*Source data*.
________________

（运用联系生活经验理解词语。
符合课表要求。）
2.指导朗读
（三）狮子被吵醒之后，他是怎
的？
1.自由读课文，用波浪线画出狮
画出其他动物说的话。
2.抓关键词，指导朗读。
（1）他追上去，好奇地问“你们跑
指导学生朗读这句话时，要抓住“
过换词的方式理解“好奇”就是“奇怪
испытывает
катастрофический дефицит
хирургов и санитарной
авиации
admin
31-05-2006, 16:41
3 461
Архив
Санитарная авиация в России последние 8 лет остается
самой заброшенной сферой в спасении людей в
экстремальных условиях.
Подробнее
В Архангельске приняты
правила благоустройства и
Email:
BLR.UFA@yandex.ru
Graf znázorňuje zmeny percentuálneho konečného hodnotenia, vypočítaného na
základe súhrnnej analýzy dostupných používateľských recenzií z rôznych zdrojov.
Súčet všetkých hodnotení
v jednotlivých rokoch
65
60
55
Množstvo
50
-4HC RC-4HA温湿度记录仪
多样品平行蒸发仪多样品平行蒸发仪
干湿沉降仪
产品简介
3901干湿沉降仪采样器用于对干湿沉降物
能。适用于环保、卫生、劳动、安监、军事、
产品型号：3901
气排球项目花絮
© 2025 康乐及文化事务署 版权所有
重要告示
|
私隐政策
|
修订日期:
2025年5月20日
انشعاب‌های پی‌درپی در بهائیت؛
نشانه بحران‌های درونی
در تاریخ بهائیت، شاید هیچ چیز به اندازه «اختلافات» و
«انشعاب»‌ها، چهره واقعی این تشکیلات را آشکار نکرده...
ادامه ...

________________

*EXERCISE GOAL*. Lines from the one containing "2025 康乐及文化事务署 版权所有" through the last line of the records, restated word for word: that is the whole response.

*RESULT BELOW*.
© 2025 康乐及文化事务署 版权所有
重要告示
|
私隐政策
|
修订日期:
2025年5月20日
انشعاب‌های پی‌درپی در بهائیت؛
نشانه بحران‌های درونی
در تاریخ بهائیت، شاید هیچ چیز به اندازه «اختلافات» و
«انشعاب»‌ها، چهره واقعی این تشکیلات را آشکار نکرده...
ادامه ...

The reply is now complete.